An inpatient room at Trillium Place's Young Minds Center. The facility will have single and double occupancy inpatient rooms.
Camryn Cutinello
/
WCBU
An inpatient room at Trillium Place's Young Minds Center. The facility will have single and double occupancy inpatient rooms.

Construction is almost complete on a new children’s behavioral health facility to serve the Peoria area.

Trillium Place Young Minds Center will have 44 beds for inpatient services. Mary Sparks Thompson, president of Trillium Place, said there is a great need for those services for children in Peoria.

“We send children away from Peoria on a regular basis because we just do not have enough resources for them here,” she said. “So to be able to treat those children at home enhances their care.”

Currently, children in crisis have to be sent up to two hours away for services, she said, which only further disrupts their lives.
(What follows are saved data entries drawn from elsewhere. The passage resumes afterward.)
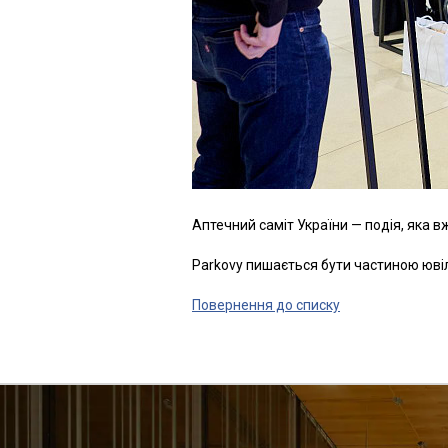
Аптечний саміт України — подія, яка в
Parkovy пишається бути частиною ювіле
Повернення до списку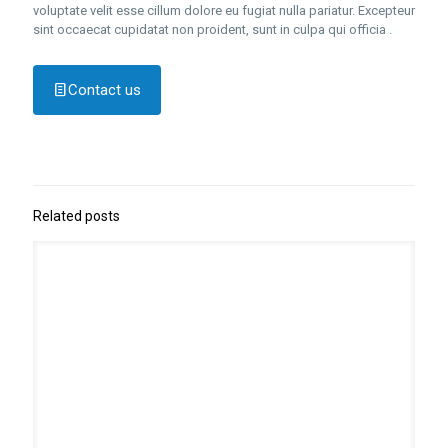
voluptate velit esse cillum dolore eu fugiat nulla pariatur. Excepteur
sint occaecat cupidatat non proident, sunt in culpa qui officia .
Contact us
Related posts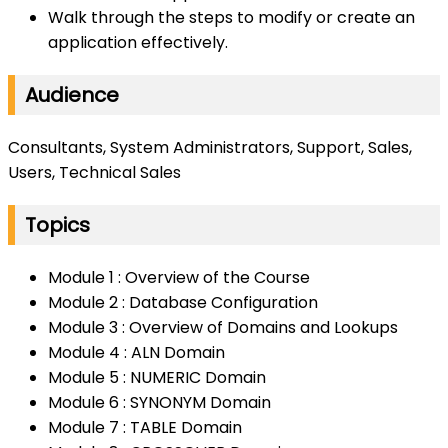
Walk through the steps to modify or create an
application effectively.
Audience
Consultants, System Administrators, Support, Sales,
Users, Technical Sales
Topics
Module 1 : Overview of the Course
Module 2 : Database Configuration
Module 3 : Overview of Domains and Lookups
Module 4 : ALN Domain
Module 5 : NUMERIC Domain
Module 6 : SYNONYM Domain
Module 7 : TABLE Domain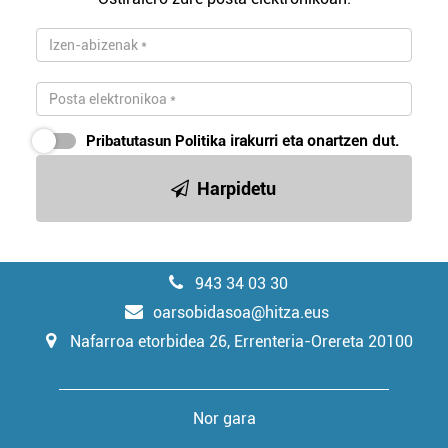
Pribatutasun Politika
irakurri eta onartzen dut.
Harpidetu
943 34 03 30
oarsobidasoa@hitza.eus
Nafarroa etorbidea 26, Errenteria-Orereta 20100
Nor gara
Thompson said it’s difficult for parents in that situation to have to travel to visit their child.

Trillium Place, an affiliate of Carle Health, also will move outpatient services to the facility. That includes prescribing providers, nurse practitioners, psychiatrists and counseling services.
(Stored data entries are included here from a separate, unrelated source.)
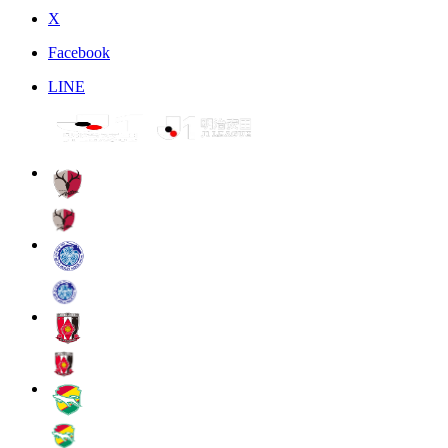
X
Facebook
LINE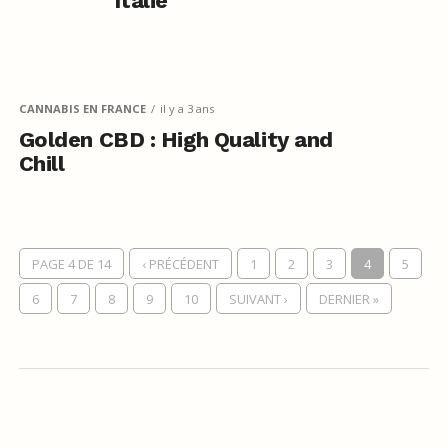
Italie
CANNABIS EN FRANCE
il y a 3 ans
Golden CBD : High Quality and
Chill
PAGE 4 DE 14
‹ PRÉCÉDENT
1
2
3
4
5
6
7
8
9
10
SUIVANT ›
DERNIER »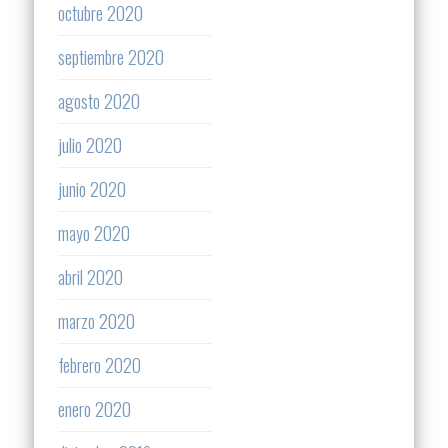
octubre 2020
septiembre 2020
agosto 2020
julio 2020
junio 2020
mayo 2020
abril 2020
marzo 2020
febrero 2020
enero 2020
“Then, we'll be expanding to include what's called an intensive outpatient or partial hospitalization program, which is a program that offers intensive outpatient level of care that helps stabilize post discharge,” Thompson said. “We're hoping to also prevent hospitalization for some children that may benefit from that type of care.”
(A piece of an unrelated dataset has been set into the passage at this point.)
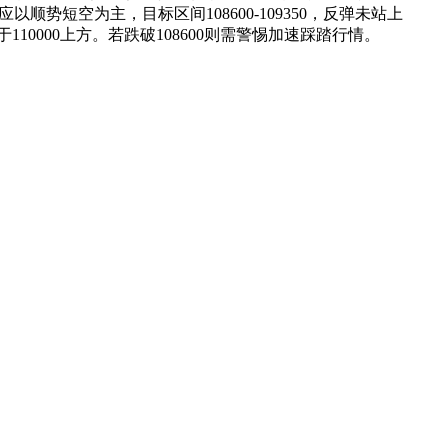
顺势短空为主，目标区间108600-109350，反弹未站上
10000上方。若跌破108600则需警惕加速踩踏行情。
The facility will serve youth age 4 through 17.

The center is being built in the former Heddington Oaks Nursing Home, 2223 W. Heading Ave., in West Peoria.

Eric Rasmussen, a construction specialist at Carle Health, said the building is fairly new, which made the reconstruction easier. He said the facility is around 100,000 square feet, and he anticipates construction will be completed by July.

“There's still some painting and finishing,” he said. “A lot of trim work. Drywall and framing goes quickly. But the small things take a little bit longer.”

Mary Sparks Thompson, president of Trillium Place, shows the color palette and patterns used in the facility's design. Thompson said bright colors were used to be more welcoming to children.
Camryn Cutinello
/
WCBU
Mary Sparks Thompson, president of Trillium Place, shows the color palette and patterns used in the facility's design. Thompson said bright colors were used to be more welcoming to children.

Rasmussen said the facility includes a lot of bright colors and different shapes to make it more comfortable for children. Safety in the rooms is also essential, with everything down to the screws designed so they can’t be tampered with.

Thompson said children’s behavioral health is a crisis nationally as well as locally, with many communities across the country not offering the needed services. She hopes this facility will be a start for minimizing that crisis in the Peoria area.

“We're also working with external community partners to provide adjacent services to the services that we provide,” she said. “So we’ll be a one stop shop, or wraparound type services, for our children in our community.”

Furniture, decor and medical supplies will be brought in after construction is completed. The facility is expected to open sometime this fall.